What offline business niches respond best?

15 replies
I'm interested to hear which niches you guys have been the most successful engaging for whatever services you're selling. I'm in the process of marketing a free Facebook Marketing Bootcamp to offline businesses, and am trying to determine which niches will respond the best to this type of free training.

Any insight you can share would be much appreciated!
#business #niches #offline #respond
  • Profile picture of the author Bredfan
    Hi Aaron -

    Tough to say. This is off the very top of my head (not looking at my files). These are the industries I have worked with in my 3 years offline:

    Home decor (first client)
    Private preschool/kindergarten
    Center for Skin Cancer
    Med-spa equipment
    Occuloplastic surgery center
    Garden center
    Prosthetic Center
    Wedding Planner
    Many more I can't remember

    So if I had to pick a general industry category, I'd say health care is a stand out for me. They tend to have high average customer values and are one-call conversions (not like a technology company, for example, that has a 6 month sales cycle). [EDIT - by this I mean the customer sales cycle. When a customer can see incremental sales quickly, attribution to SEO or PPC is much easier.]
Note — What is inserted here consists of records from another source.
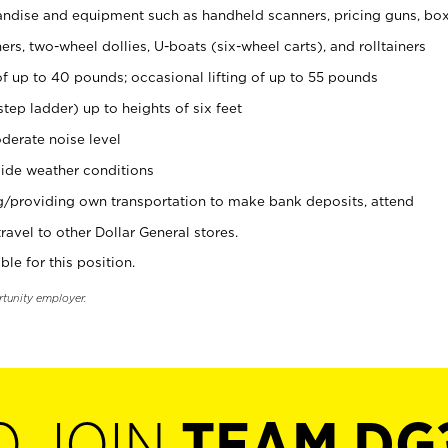
ndise and equipment such as handheld scanners, pricing guns, bo
rs, two-wheel dollies, U-boats (six-wheel carts), and rolltainers
of up to 40 pounds; occasional lifting of up to 55 pounds
tep ladder) up to heights of six feet
derate noise level
ide weather conditions
ng/providing own transportation to make bank deposits, attend
vel to other Dollar General stores.
ble for this position.
rtunity employer.
O JOIN
TEAM DG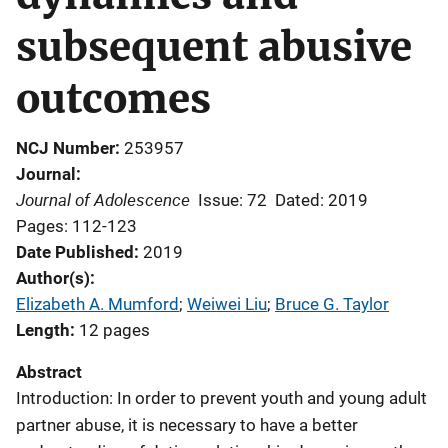
subsequent abusive
outcomes
NCJ Number
253957
Journal
Journal of Adolescence
Issue: 72
Dated: 2019
Pages: 112-123
Date Published
2019
Author(s)
Elizabeth A. Mumford
; 
Weiwei Liu
; 
Bruce G. Taylor
Length
12 pages
Abstract
Introduction: In order to prevent youth and young adult
partner abuse, it is necessary to have a better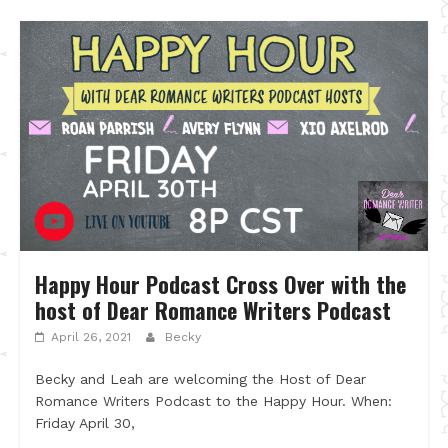
Happy Hour Podcast Cross Over with the
host of Dear Romance Writers Podcast
April 26, 2021
Becky
Becky and Leah are welcoming the Host of Dear
Romance Writers Podcast to the Happy Hour. When:
Friday April 30,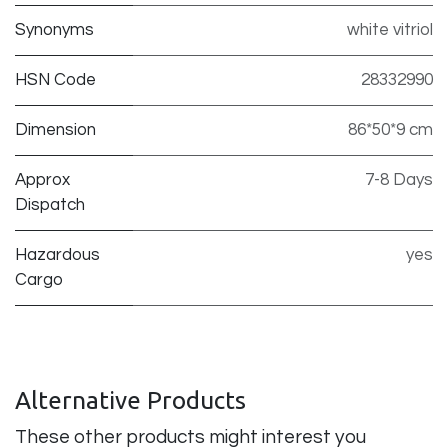
Synonyms
white vitriol
HSN Code
28332990
Dimension
86*50*9 cm
Approx
7-8 Days
Dispatch
Hazardous
yes
Cargo
Alternative Products
These other products might interest you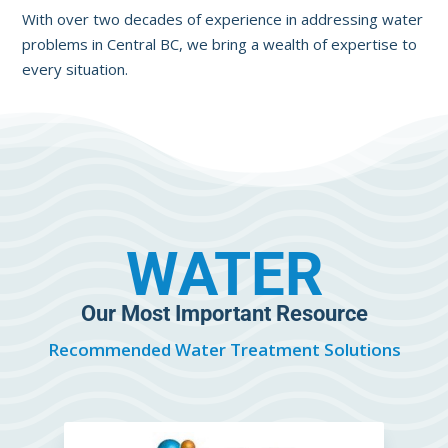
With over two decades of experience in addressing water
problems in Central BC, we bring a wealth of expertise to
every situation.
WATER
Our Most Important Resource
Recommended Water Treatment Solutions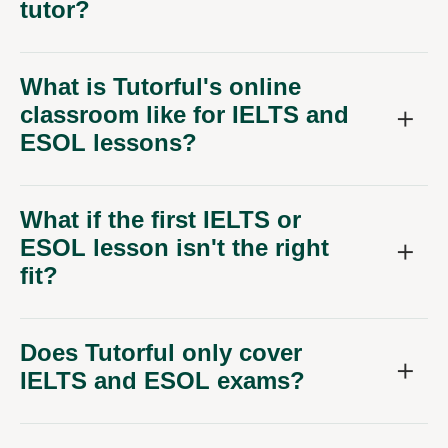
tutor?
What is Tutorful's online
classroom like for IELTS and
ESOL lessons?
What if the first IELTS or
ESOL lesson isn't the right
fit?
Does Tutorful only cover
IELTS and ESOL exams?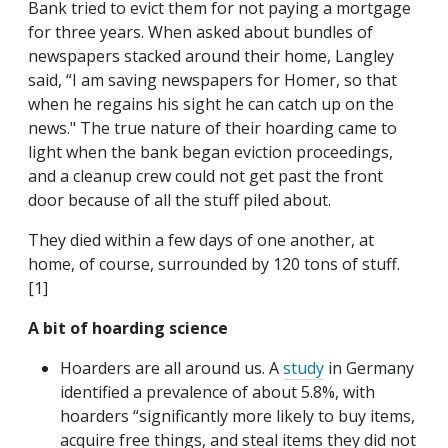
Bank tried to evict them for not paying a mortgage
for three years. When asked about bundles of
newspapers stacked around their home, Langley
said, “I am saving newspapers for Homer, so that
when he regains his sight he can catch up on the
news." The true nature of their hoarding came to
light when the bank began eviction proceedings,
and a cleanup crew could not get past the front
door because of all the stuff piled about.
They died within a few days of one another, at
home, of course, surrounded by 120 tons of stuff.
[1]
A bit of hoarding science
Hoarders are all around us. A
study
in Germany
identified a prevalence of about 5.8%, with
hoarders “significantly more likely to buy items,
acquire free things, and steal items they did not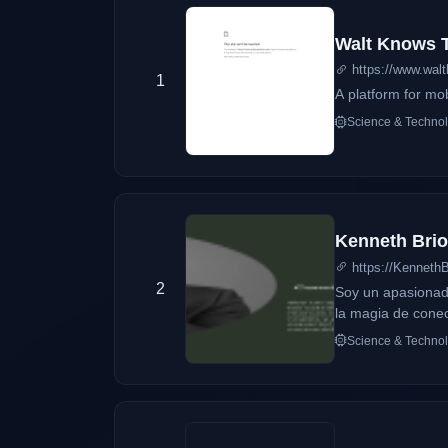
Walt Knows 
https://www.wal
1
A platform for mo
Science & Techno
Kenneth Brion
https://Kenneth
2
Soy un apasionado
la magia de conec
en cada red socia
Science & Techno
de hablar de ti.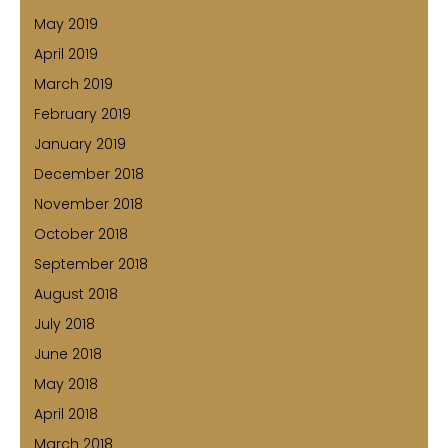
May 2019
April 2019
March 2019
February 2019
January 2019
December 2018
November 2018
October 2018
September 2018
August 2018
July 2018
June 2018
May 2018
April 2018
March 2018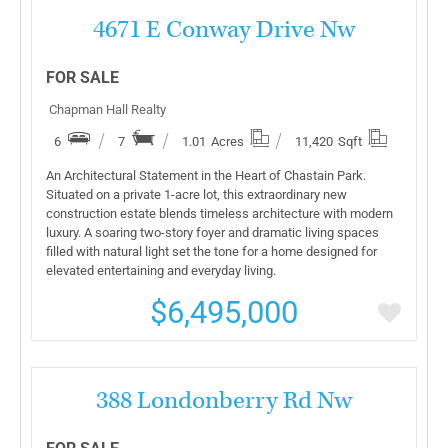
More Details
4671 E Conway Drive Nw
FOR SALE
Chapman Hall Realty
6
7
1.01
Acres
11,420
Sqft
An Architectural Statement in the Heart of Chastain Park.
Situated on a private 1-acre lot, this extraordinary new
construction estate blends timeless architecture with modern
luxury. A soaring two-story foyer and dramatic living spaces
filled with natural light set the tone for a home designed for
elevated entertaining and everyday living.
$6,495,000
More Details
388 Londonberry Rd Nw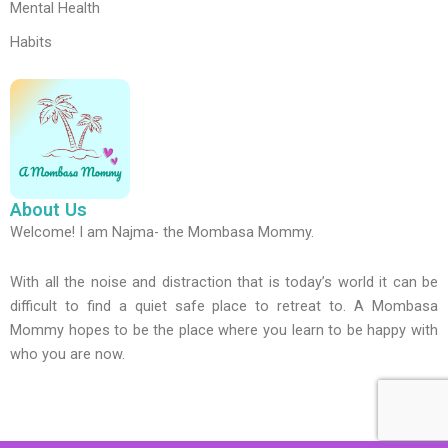
Mental Health
Habits
About Us
Welcome! I am Najma- the Mombasa Mommy.
With all the noise and distraction that is today’s world it can be
difficult to find a quiet safe place to retreat to. A Mombasa
Mommy hopes to be the place where you learn to be happy with
who you are now.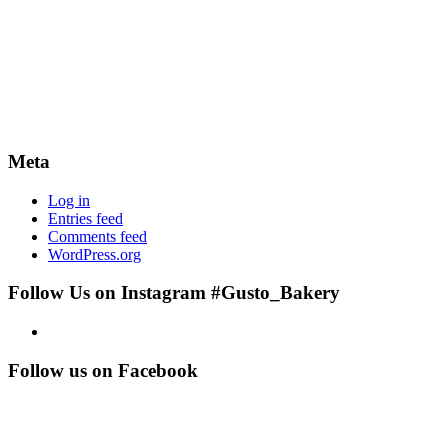
Meta
Log in
Entries feed
Comments feed
WordPress.org
Follow Us on Instagram #Gusto_Bakery
Follow us on Facebook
    That said, my real revenue has come from upstream clients. These include technology companies like wholesale consumer electronics, mobile security technology, eLearning platform, Education portal, Medical device manufacturer -

    The difference is that the local service based companies I can charge between 350 and 750 per month. The upstream businesses I can charge 1500 to 300 per month, depending on what I'm doing. By "upstream" I mean companies say $50 Million plus, which interestingly is still considered a small business by SBA...

    Also - I have read many blogs and posts here that talk about niche focus. I have never done that. I'm sure it works, but can't vouch for it personally. I take any client that I can help and it has worked for me...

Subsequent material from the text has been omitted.